[Directions] Restate each of the lines below word for word and drop every picture.

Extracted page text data

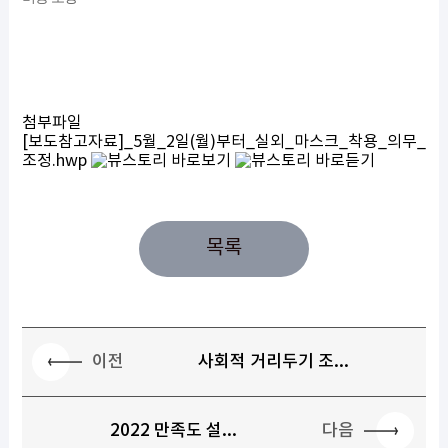
첨부파일
[보도참고자료]_5월_2일(월)부터_실외_마스크_착용_의무_
조정.hwp
목록
이전
사회적 거리두기 조...
다음
2022 만족도 설...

[Problem solution]
첨부파일
[보도참고자료]_5월_2일(월)부터_실외_마스크_착용_의무_
조정.hwp
목록
이전
사회적 거리두기 조...
다음
2022 만족도 설...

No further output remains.